DATA FOR ANALYSIS >>
════════

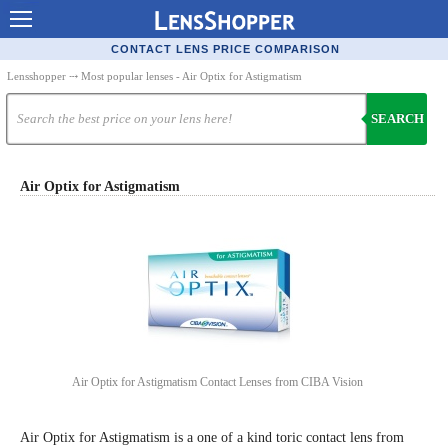
Contact Lenses - Comparison
CONTACT LENS PRICE COMPARISON
Cheap Contacts
Lensshopper
⤏ Most popular lenses - Air Optix for Astigmatism
Order Contacts Online
SEARCH
Contact Lenses - Retailers
Popular Contact Lenses
Air Optix for Astigmatism
Contact Lens Types
Lens Manufacturers
Eye Disorders
Ask Our Eye Care Pro
Contact Lens Coupons
Air Optix for Astigmatism Contact Lenses from CIBA Vision
Glasses Online
Air Optix for Astigmatism is a one of a kind toric contact lens from
Optometrist Directory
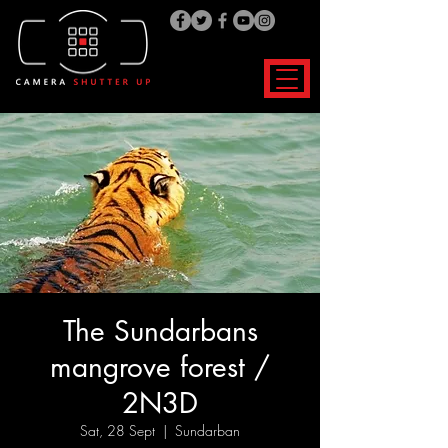
The Sundarbans
mangrove forest /
2N3D
Sat, 28 Sept
  |  
Sundarban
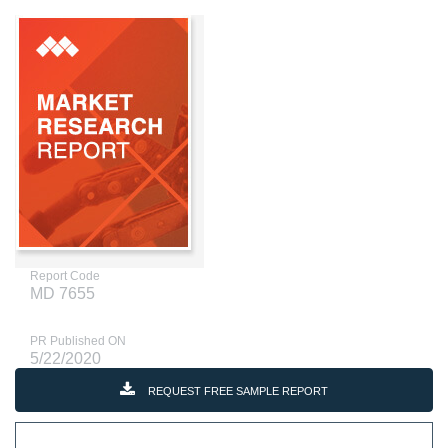
Report Code
MD 7655
PR Published ON
5/22/2020
REQUEST FREE SAMPLE REPORT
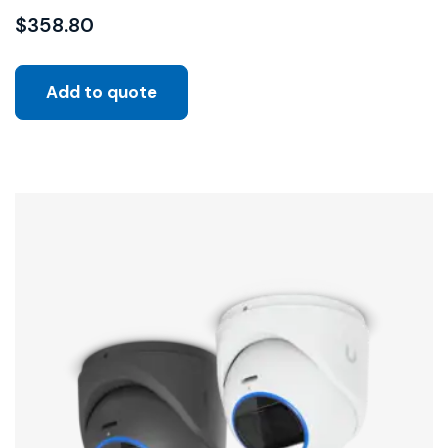
$
358.80
Add to quote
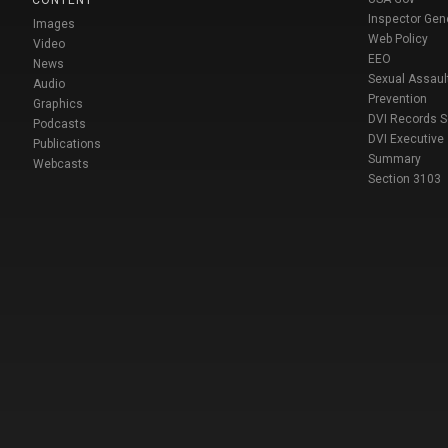
Inspector Gen
Images
Web Policy
Video
EEO
News
Sexual Assaul
Audio
Prevention
Graphics
DVI Records 
Podcasts
DVI Executive
Publications
Summary
Webcasts
Section 3103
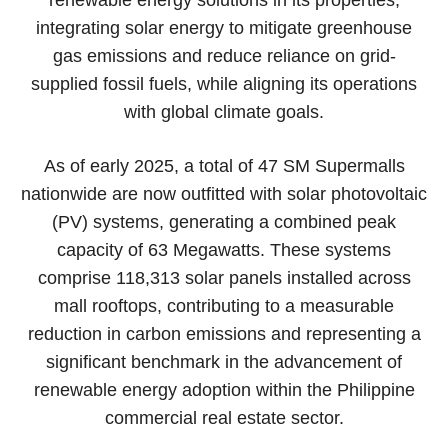
integrating solar energy to mitigate greenhouse
gas emissions and reduce reliance on grid-
supplied fossil fuels, while aligning its operations
with global climate goals.
As of early 2025, a total of 47 SM Supermalls
nationwide are now outfitted with solar photovoltaic
(PV) systems, generating a combined peak
capacity of 63 Megawatts. These systems
comprise 118,313 solar panels installed across
mall rooftops, contributing to a measurable
reduction in carbon emissions and representing a
significant benchmark in the advancement of
renewable energy adoption within the Philippine
commercial real estate sector.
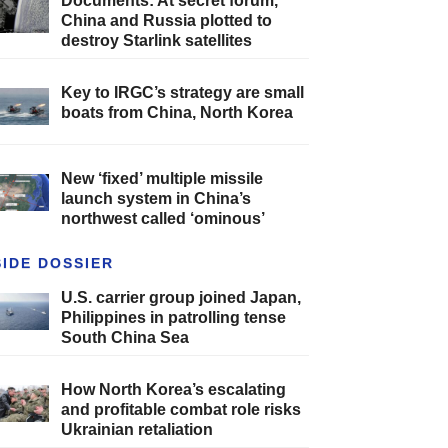
Documents: At secret forum,
China and Russia plotted to
destroy Starlink satellites
Key to IRGC’s strategy are small
boats from China, North Korea
New ‘fixed’ multiple missile
launch system in China’s
northwest called ‘ominous’
SIDE DOSSIER
U.S. carrier group joined Japan,
Philippines in patrolling tense
South China Sea
How North Korea’s escalating
and profitable combat role risks
Ukrainian retaliation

════════

ASSIGNMENT >>
Whatever the records hold apart from pictures should be repeated exactly.

REPLY TO THE TASK >>
Contact Lenses - Comparison
CONTACT LENS PRICE COMPARISON
Cheap Contacts
Lensshopper
⤏ Most popular lenses - Air Optix for Astigmatism
Order Contacts Online
SEARCH
Contact Lenses - Retailers
Popular Contact Lenses
Air Optix for Astigmatism
Contact Lens Types
Lens Manufacturers
Eye Disorders
Ask Our Eye Care Pro
Contact Lens Coupons
Air Optix for Astigmatism Contact Lenses from CIBA Vision
Glasses Online
Air Optix for Astigmatism is a one of a kind toric contact lens from
Optometrist Directory
The Sundarbans
mangrove forest /
2N3D
Sat, 28 Sept
  |  
Sundarban
Report Code
MD 7655
PR Published ON
5/22/2020
REQUEST FREE SAMPLE REPORT
$
358.80
Add to quote
Inspector Gen
Images
Web Policy
Video
EEO
News
Sexual Assaul
Audio
Prevention
Graphics
DVI Records 
Podcasts
DVI Executive
Publications
Summary
Webcasts
Section 3103
integrating solar energy to mitigate greenhouse
gas emissions and reduce reliance on grid-
supplied fossil fuels, while aligning its operations
with global climate goals.
As of early 2025, a total of 47 SM Supermalls
nationwide are now outfitted with solar photovoltaic
(PV) systems, generating a combined peak
capacity of 63 Megawatts. These systems
comprise 118,313 solar panels installed across
mall rooftops, contributing to a measurable
reduction in carbon emissions and representing a
significant benchmark in the advancement of
renewable energy adoption within the Philippine
commercial real estate sector.
Documents: At secret forum,
China and Russia plotted to
destroy Starlink satellites
Key to IRGC’s strategy are small
boats from China, North Korea
New ‘fixed’ multiple missile
launch system in China’s
northwest called ‘ominous’
SIDE DOSSIER
U.S. carrier group joined Japan,
Philippines in patrolling tense
South China Sea
How North Korea’s escalating
and profitable combat role risks
Ukrainian retaliation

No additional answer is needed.